-- Problem statement --
Scan the following material for the string "data" and copy each line in which it appears.
[Start of Attachment]
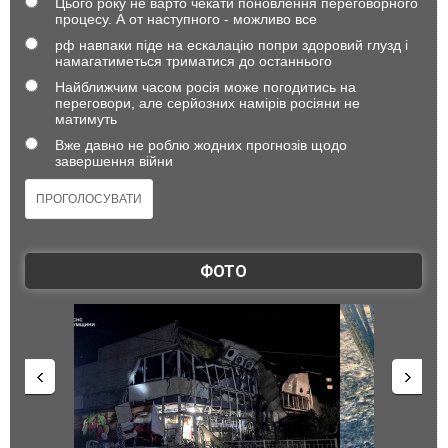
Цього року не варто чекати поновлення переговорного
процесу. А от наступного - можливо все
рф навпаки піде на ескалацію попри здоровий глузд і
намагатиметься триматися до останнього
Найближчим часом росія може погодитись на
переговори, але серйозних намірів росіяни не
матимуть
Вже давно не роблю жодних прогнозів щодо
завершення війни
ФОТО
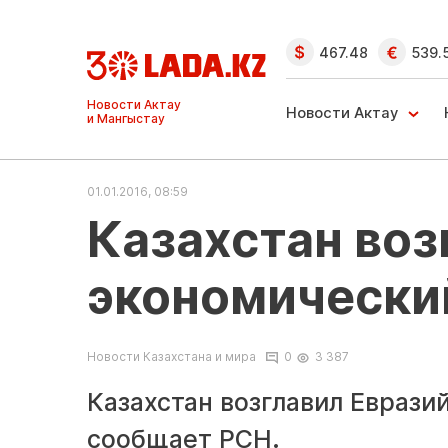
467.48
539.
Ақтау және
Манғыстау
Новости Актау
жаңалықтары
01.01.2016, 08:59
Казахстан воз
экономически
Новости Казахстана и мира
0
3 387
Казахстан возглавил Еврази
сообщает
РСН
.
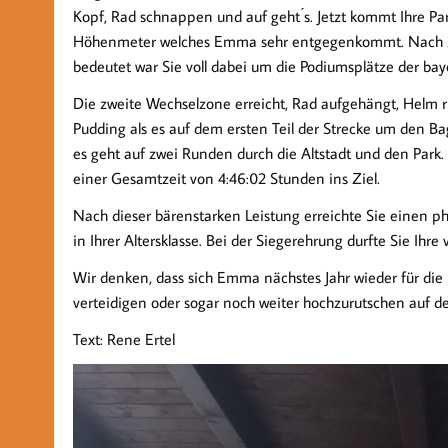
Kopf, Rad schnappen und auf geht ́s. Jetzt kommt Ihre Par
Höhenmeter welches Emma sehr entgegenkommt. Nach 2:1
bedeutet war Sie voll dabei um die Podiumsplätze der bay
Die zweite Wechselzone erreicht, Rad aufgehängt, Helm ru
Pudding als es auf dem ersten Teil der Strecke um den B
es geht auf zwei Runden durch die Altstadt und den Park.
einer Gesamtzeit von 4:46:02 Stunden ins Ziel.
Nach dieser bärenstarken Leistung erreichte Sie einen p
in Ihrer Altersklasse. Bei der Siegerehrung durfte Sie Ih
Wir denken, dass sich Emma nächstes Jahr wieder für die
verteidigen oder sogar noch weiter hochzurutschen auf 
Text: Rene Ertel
[End of Attachment]
[Start of Attachment]
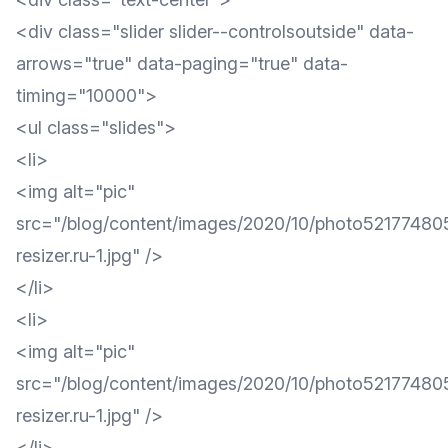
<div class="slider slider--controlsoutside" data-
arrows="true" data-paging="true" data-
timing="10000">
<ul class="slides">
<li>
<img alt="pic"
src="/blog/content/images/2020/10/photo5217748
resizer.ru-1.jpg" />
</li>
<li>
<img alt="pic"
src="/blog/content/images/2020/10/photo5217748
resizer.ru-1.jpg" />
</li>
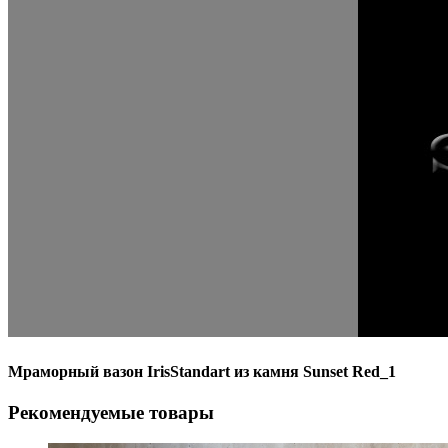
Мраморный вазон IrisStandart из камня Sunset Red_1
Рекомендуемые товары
[End of Attachment]
-- Answer section --
<div class="slider slider--controlsoutside" data-
arrows="true" data-paging="true" data-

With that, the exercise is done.